Pre- and post-transplant antiviral treatment prevents hepatitis C transmission in all organ recipients, Canadian study finds

14 Nov 2019 Keith Alcorn
Originally published on www.infohep.org

Adding a cholesterol-lowering drug to direct-acting antivirals (DAAs) prevented hepatitis C infection in all recipients of organ transplants from donors with hepatitis C, Jordan Feld, Research Director of the Toronto Centre for Liver Disease, reported at the 2019 AASLD Liver Meeting in Boston earlier this week.

The demand for donor organs continues to grow in North America, and the supply of potential organs from donors who die from opioid overdose has also grown substantially over the past decade. Organs from donors who died of opioid overdose now make up around 15% of potential donors in the United States, compared to 1% in 2000.

But up to 30% of potential organ donors who died from overdose were infected with hepatitis C virus (HCV) in 2016, which led many organs from otherwise young and healthy donors to be rejected.

However, multiple small studies have shown that recipients of HCV-infected organs can be successfully treated after transplantation with DAAs.

This study, conducted by researchers at the Toronto Centre for Liver Disease, University Health Network and the University of Toronto in Ontario, Canada, aimed to evaluate pre-emptive DAA therapy combined with ezetimibe, followed by one week of therapy to either prevent or rapidly clear the infection.

The lipid-lowering drug ezetimibe was used in order to block entry of the hepatitis C virus into liver cells. Ezetimibe has been shown to block entry in a mouse study but has not been tested in humans.

“We had done a previous trial treating HCV after transplant. It was generally effective, but there were some challenges,” says lead author Jordan Feld, MD, MPH, R. Phelan Chair in Translational Liver Disease Research at the University of Toronto and Research Director, Toronto Centre for Liver Disease. “There were some drug interactions, and we had two patients relapse after a full course of therapy.  We thought that if we could prevent transmission, we could avoid all of these problems. By adding an entry inhibitor and preloading the liver with DAAs, we thought that treatment could be significantly shortened and our data support that that is indeed the case.”

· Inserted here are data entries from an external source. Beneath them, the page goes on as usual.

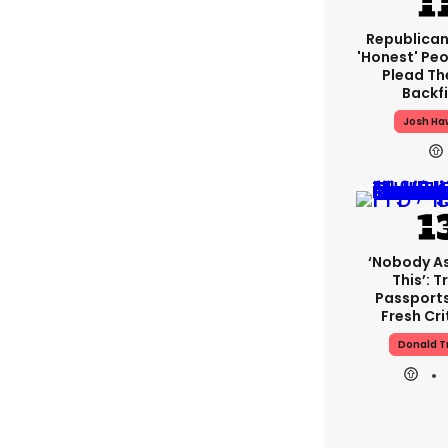
Republican
'honest' Peo
Plead The
Backfi
Josh Ha
‘Nobody A
This’: 
Passport
Fresh Cri
Donald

The study recruited 25 people awaiting lung, liver, kidney, heart or pancreas transplants, under the age of 65 with no evidence of liver disease. Transplants were predominantly of lungs (12) and hearts (8).

Organ recipients received glecaprevir/pibrentasvir (300/120mg) combined with 10mg of ezetimibe six to 12 hours before transplantation, then the same therapy daily for seven days orally or by nasogastric tube as required.

Three recipients had transient detectable HCV RNA after completion of treatment, but 18 recipients achieved a sustained virological response at week 12 (SVR12) and seven recipients had an undetectable HCV RNA at week 6 post-transplant but have not yet completed 12 weeks of post-transplant follow-up.

Transient viraemia was detected in 18 of 25 recipients during treatment, but was quantifiable only in nine patients (in the remainder a signal was detected by the HCV RNA assay but viral load was below the limit of quantification [< 15 IU/ml)). Detectable viraemia was associated with a high viral load or genotype 3 infection in the donor.

Two lung transplant recipients died, one of sepsis and one of a sub-arachnoid haemorrhage. Neither had post-transplant detectable HCV viraemia. One treatment-related serious adverse events was reported but no participant discontinued DAA treatment. One participant experienced a grade 4 ALT elevation and two experienced grade 4 bilirubin elevations.

When compared to a historical control group of patients undergoing heart transplant from HCV-positive donors at Massachusetts General Hospital, who received one dose of glecaprevir/pibrentasvir prior to transplant and eight weeks of post-transplant prophylaxis, the Toronto patients who received ezetimibe had significantly lower transient viraemia (0.72 log IU/ml vs 1.76 log IU/ml, p = 0.01).

Jordan Feld said that it is unclear if ezetimibe reduced HCV entry into liver cells, as detectable viraemia may reflect residual viral replication in the donor organ rather than a new infection in the recipient.

“Transplant recipients are understandably nervous about accepting organs from people with HCV infection,” says Dr Feld. “This very short therapy allows them to leave hospital free of HCV, which is a huge benefit. Not only is it cheaper and likely safer, but the patients really prefer not having to worry about HCV with all of the other challenges after a transplant.”